Dans le cas d’un disque vinyle standard, il est possible de consulter les indications qui figurent directement sur le disque, comme l’illustre l’agrandissement ci-dessous.

Phil Kieren (je laisse tomber les autres détails de la couverture du vinyle qui ne sont pas nécessaires à la discussion) semble être basé en Irlande du Nord puisque le texte nous indique « written & produced by phil kieren in belfast ». L’étape suivante est donc de se pencher sur le chemin qui a amené I Love You, ou la présence virtuelle de Phil Kieren, de Belfast jusqu’à Pékin.

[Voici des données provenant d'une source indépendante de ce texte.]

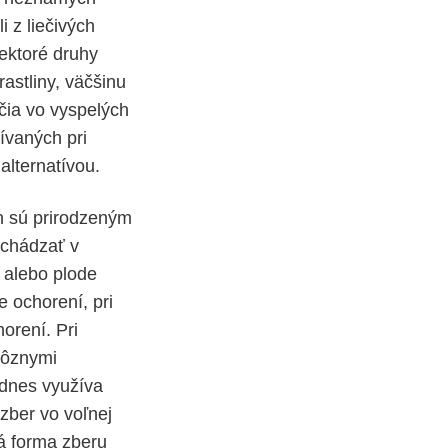
 z liečivých
iektoré druhy
rastliny, väčšinu
čia vo vyspelých
žívaných pri
alternatívou.
ín sú prirodzeným
achádzať v
 alebo plode
e ochorení, pri
orení. Pri
rôznymi
 dnes využíva
 zber vo voľnej
ná forma zberu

2.3. Le choix des disques sur Internet

Afin de pouvoir proposer de façon continue des nouvelles musiques au public, Xiao Deng achetait à intervalles réguliers de nouveaux disques. Il n’existait cependant pas de magasin spécialisé dans la vente de vinyles à l’intention des disques-jockeys à Pékin ; pour cette raison, il suivait une procédure particulière. Il se rendait tout d’abord sur des sites Internets spécialisés (des sites de labels de disques, ou de vente de vinyles en ligne par exemple), via lesquels il lui était possible d’écouter des extraits sonores et de sélectionner les musiques qu’il souhaitait acquérir. En 2004, lorsque j’ai pu l’observer à son domicile, il utilisait le site Internet decks-records.de , dont voici une illustration.

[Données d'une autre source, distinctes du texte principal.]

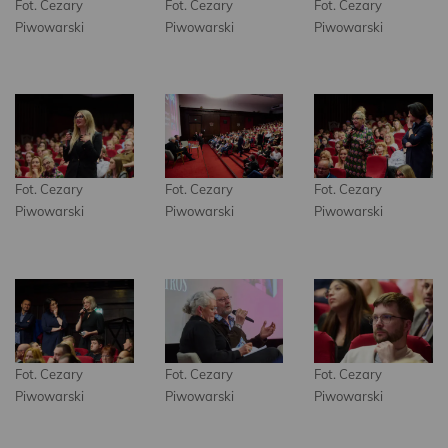
Fot. Cezary
Fot. Cezary
Fot. Cezary
Piwowarski
Piwowarski
Piwowarski
Fot. Cezary
Fot. Cezary
Fot. Cezary
Piwowarski
Piwowarski
Piwowarski
Fot. Cezary
Fot. Cezary
Fot. Cezary
Piwowarski
Piwowarski
Piwowarski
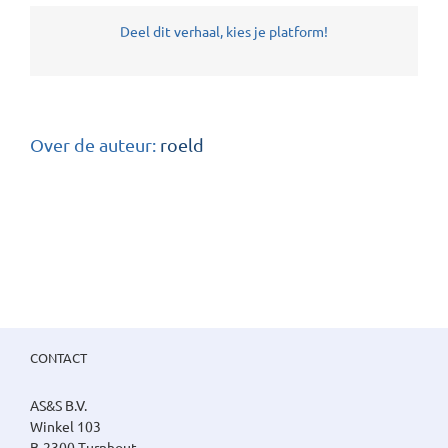
Deel dit verhaal, kies je platform!
Over de auteur:
roeld
CONTACT
AS&S B.V.
Winkel 103
B-2300 Turnhout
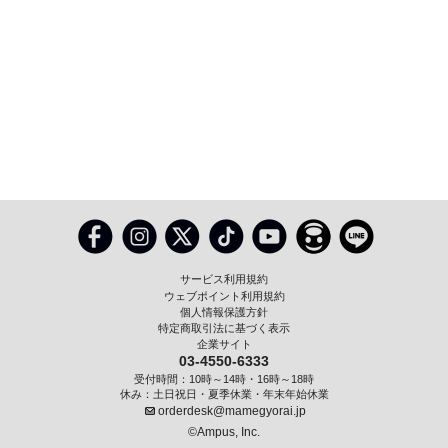
サービス利用規約
ウェブポイント利用規約
個人情報保護方針
特定商取引法に基づく表示
企業サイト
03-4550-6333
受付時間：10時～14時・16時～18時
休み：土日祝日・夏季休業・年末年始休業
orderdesk@mamegyorai.jp
©Ampus, Inc.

Détail d’une photo d’écran prise dans l’ordinateur de Xiao Deng au mois de juin 2004.

Il cliquait sur la section « Techno-News » (on aperçoit en haut à gauche l’onglet de sélection), et limitait ensuite son exploration à cette section seule. De gauche à droite, on voit dans la partie inférieure de l’image une illustration réduite de la pochette du disque, le nom de l’artiste, des informations d’ordre stylistique, le nom du label, ainsi que la possibilité d’écouter un court extrait en format mp3 (représenté par une icône de haut- parleur).

Xiao Deng expliquait que cet onglet lui permettait accéder de façon instantanée aux nouveautés du style musical qui l’intéressait, de façon comparable à un acheteur se rendant, par exemple, directement au rayon « Variété française - Nouveautés » dans un magasin de disques. Il écoutait ensuite les extraits sonores proposés (une trentaine de secondes pour chaque morceau), et effectuait son choix de futurs achats qu’il notait sur une liste à part. Dans un deuxième temps, il donnait sa liste d’achats à son promoteur japonais, qui, à l’occasion de voyages fréquents au Japon pour visiter sa famille, se rendait

alors dans un magasin spécialisé pour les acheter (il n’était cependant pas rare que, le moment venu, certains disques ne soient plus disponibles)[1]. Une fois achetés, Xiao Deng

les écoutait à son domicile puis les rangeait dans un de ses bacs de stockage (en en jettant ou mettant de côté certains lorsque le contenu n’était pas conforme à ce qu’il attendait).